Problem statement:
Exactly the lines from the one holding "so much. That acceptance itself" through the final line of the data are wanted, copied as written.

####################

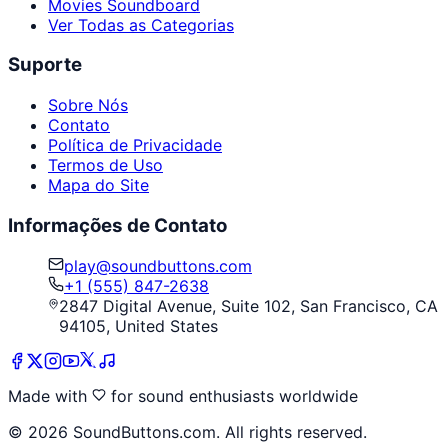
Movies Soundboard
Ver Todas as Categorias
Suporte
Sobre Nós
Contato
Política de Privacidade
Termos de Uso
Mapa do Site
Informações de Contato
play@soundbuttons.com
+1 (555) 847-2638
2847 Digital Avenue, Suite 102, San Francisco, CA
94105, United States
Made with
for sound enthusiasts worldwide
©
2026
SoundButtons.com. All rights reserved.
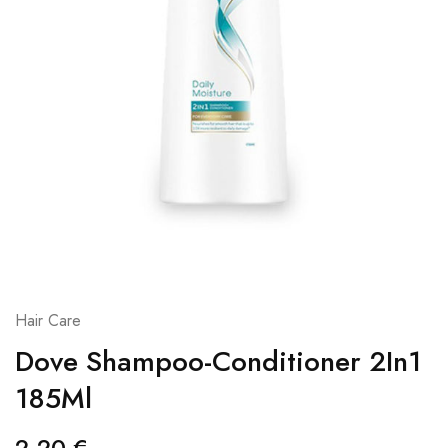
Hair Care
Dove Shampoo-Conditioner 2In1
185Ml
2,20
€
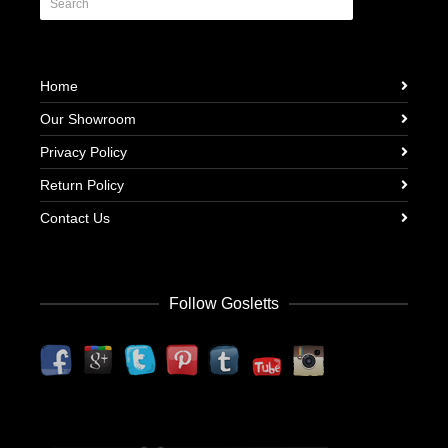
Home
Our Showroom
Privacy Policy
Return Policy
Contact Us
Follow Gosletts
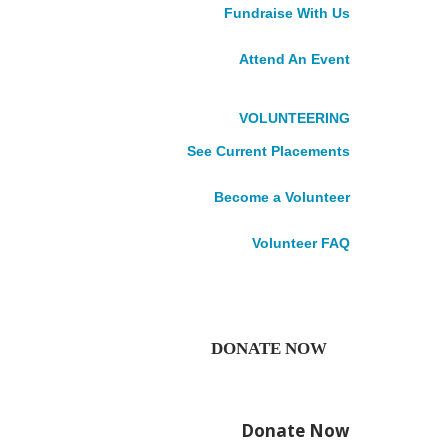
DONATE
Fundraise With Us
Impact Stories
News
Attend An Event
Publications
Accountability
VOLUNTEERING
See Current Placements
What
Become a Volunteer
if...
Volunteer FAQ
At this time of year, it’s
DONATE NOW
natural to look back on the
months gone by. But at
Cuso International, our eyes
Donate Now
are fixed firmly on the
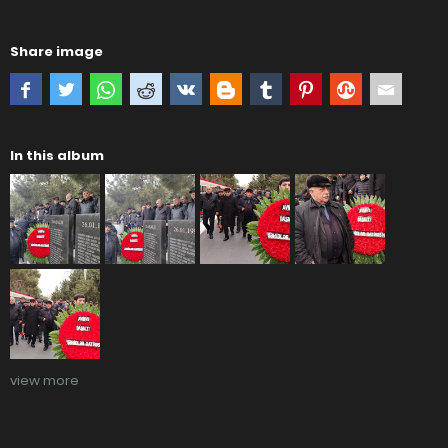
Share image
In this album
view more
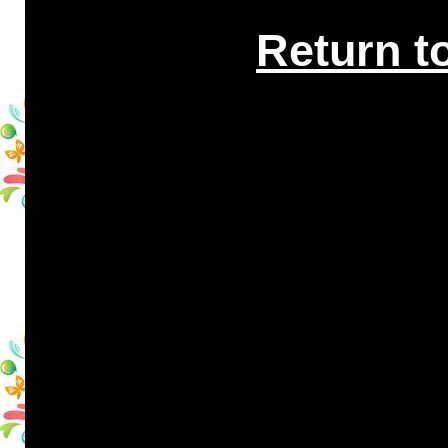
Return t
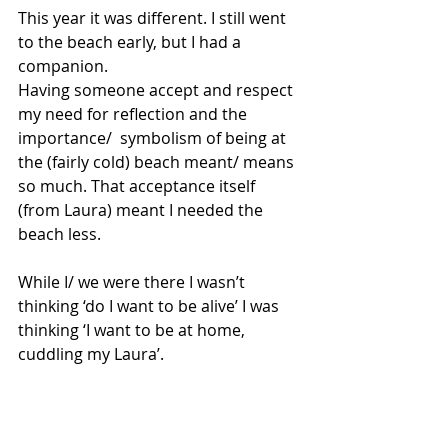
This year it was different. I still went 
to the beach early, but I had a 
companion. 
Having someone accept and respect 
my need for reflection and the 
importance/  symbolism of being at 
the (fairly cold) beach meant/ means 
so much. That acceptance itself 
(from Laura) meant I needed the 
beach less. 
While I/ we were there I wasn’t 
thinking ‘do I want to be alive’ I was 
thinking ‘I want to be at home, 
cuddling my Laura’.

####################

Your solution:
so much. That acceptance itself 
(from Laura) meant I needed the 
beach less. 
While I/ we were there I wasn’t 
thinking ‘do I want to be alive’ I was 
thinking ‘I want to be at home, 
cuddling my Laura’.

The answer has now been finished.